Microsoft has spotted a new hacking campaign targeting 2018 midterm elections.
The tech giant attributed to Russia-linked APT28 a series of cyber attacks aimed at Members of United States’ Senate, conservative organizations and think tanks.
According to Microsoft, the Russian cyberspies created at least six fake websites related to US Senate and conservative organizations to infect the visitors’ systems.
The remaining websites were designed to mimic two U.S. conservative think tanks:
The fake sites were created over the past several months, hackers registered them with major web-hosting companies.
Microsoft did not provide further details on the attacks.

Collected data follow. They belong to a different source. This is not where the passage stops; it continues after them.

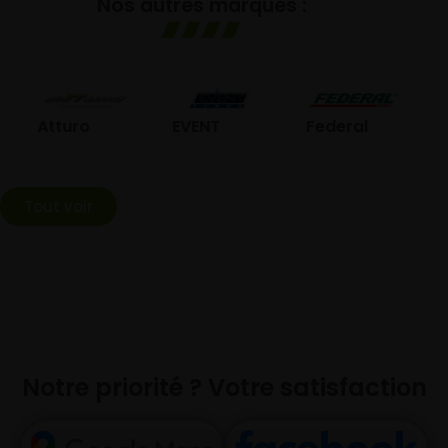
Nos autres marques :
GO
Atturo
EVENT
Federal
Tout voir
Notre priorité ? Votre satisfaction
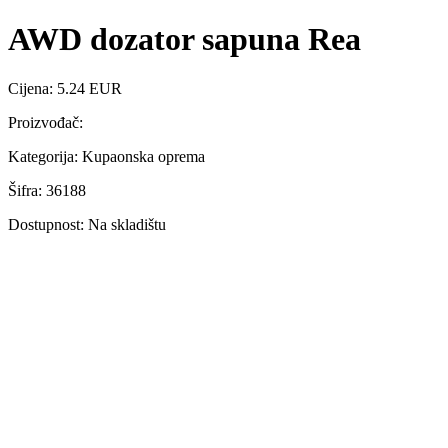
AWD dozator sapuna Rea
Cijena: 5.24 EUR
Proizvođač:
Kategorija: Kupaonska oprema
Šifra: 36188
Dostupnost: Na skladištu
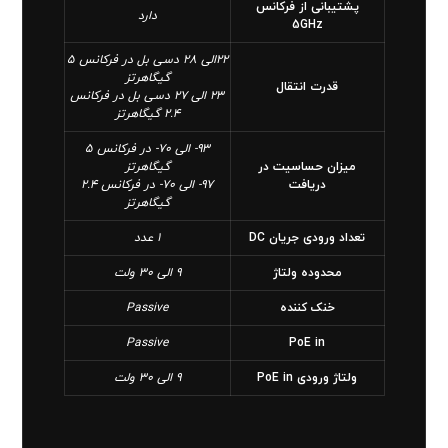
پشتیبانی از فرکانس
دارد
5GHz
22الی 28 دسی بل در فرکانس 5
گیگاهرتز
قدرت انتقال
23 الی 27 دسی بل در فرکانس
2.4 گیگاهرتز
93- الی 70- در فرکانس 5
میزان حساسیت در
گیگاهرتز
دریافت
97- الی 70- در فرکانس 2.4
گیگاهرتز
تعداد ورودی جریان DC
1 عدد
محدوده ولتاژ
9 الی 30 ولت
خنک کننده
Passive
Passive
PoE in
ولتاژ ورودی PoE in
9 الی 30 ولت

In July, speaking at the Aspen Security Forum, Microsoft VP Tom Burt announced that the tech company uncovered and stopped attempts to launch spear-phishing attacks on three 2018 congressional candidates.
Microsoft blamed the Russian APT28 group for the attacks.
We “discovered that the [fake domains] were being registered by an activity group that at Microsoft we call Strontium…that’s known as Fancy Bear or APT 28,” Burt explained.
“The consensus of the threat intelligence community right now is [that] we do not see the same level of activity by the Russian activity groups leading into the mid-year elections that we could see when we look back at them at that 2016 elections,”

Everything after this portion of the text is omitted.